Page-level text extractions
*** Begin section ***
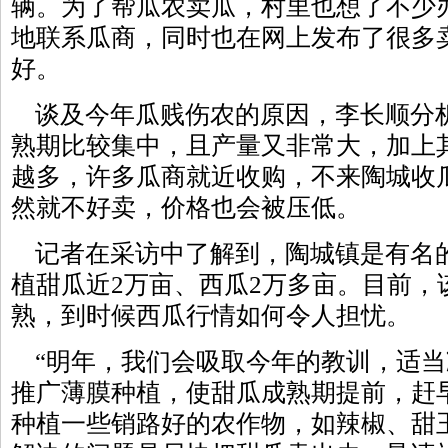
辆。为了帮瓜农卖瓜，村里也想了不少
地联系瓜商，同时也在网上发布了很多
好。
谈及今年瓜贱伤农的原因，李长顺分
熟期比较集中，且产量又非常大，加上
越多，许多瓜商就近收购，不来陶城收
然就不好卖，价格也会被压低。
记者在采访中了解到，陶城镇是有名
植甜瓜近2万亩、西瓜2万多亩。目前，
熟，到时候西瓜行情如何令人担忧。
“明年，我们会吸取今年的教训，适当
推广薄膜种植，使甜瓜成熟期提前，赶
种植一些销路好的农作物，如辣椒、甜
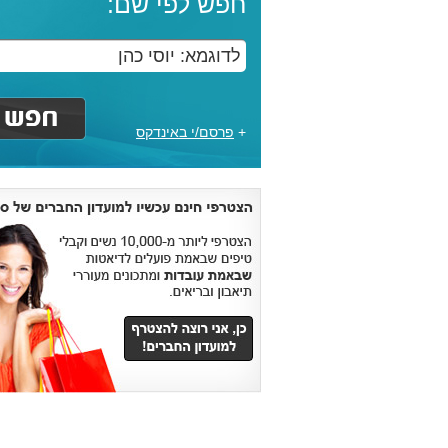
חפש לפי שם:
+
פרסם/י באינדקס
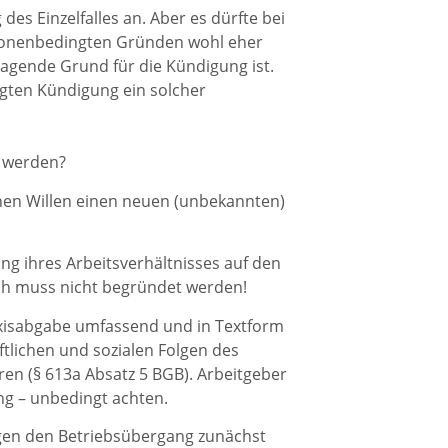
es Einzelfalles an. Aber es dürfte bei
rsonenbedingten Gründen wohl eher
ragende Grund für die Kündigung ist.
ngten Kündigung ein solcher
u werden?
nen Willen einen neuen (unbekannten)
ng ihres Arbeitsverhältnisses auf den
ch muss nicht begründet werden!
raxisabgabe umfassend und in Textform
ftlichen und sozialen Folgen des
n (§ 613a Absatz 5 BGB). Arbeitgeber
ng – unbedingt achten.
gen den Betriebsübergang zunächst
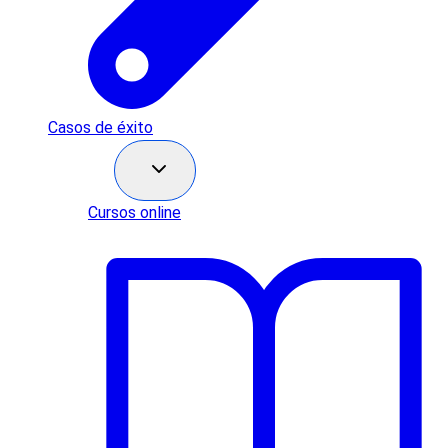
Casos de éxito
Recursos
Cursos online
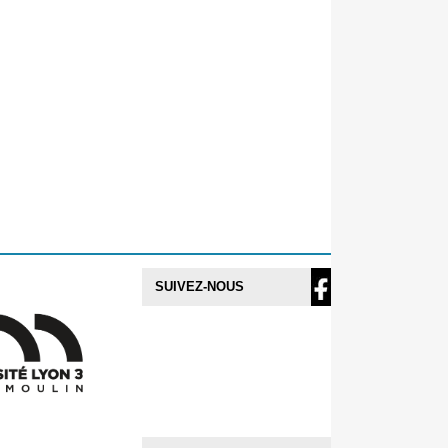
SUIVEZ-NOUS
*** End section ***
:: TASK INSTRUCTIONS ::
Nothing but the lines from the one with "rsonenbedingten Gründen wohl eher" through the last line of the records should appear in your answer, each exactly as written and without pictures.

:: TASK RESULT ::
rsonenbedingten Gründen wohl eher
ragende Grund für die Kündigung ist.
ngten Kündigung ein solcher
u werden?
nen Willen einen neuen (unbekannten)
ng ihres Arbeitsverhältnisses auf den
ch muss nicht begründet werden!
raxisabgabe umfassend und in Textform
ftlichen und sozialen Folgen des
n (§ 613a Absatz 5 BGB). Arbeitgeber
ng – unbedingt achten.
gen den Betriebsübergang zunächst
Casos de éxito
Recursos
Cursos online
SUIVEZ-NOUS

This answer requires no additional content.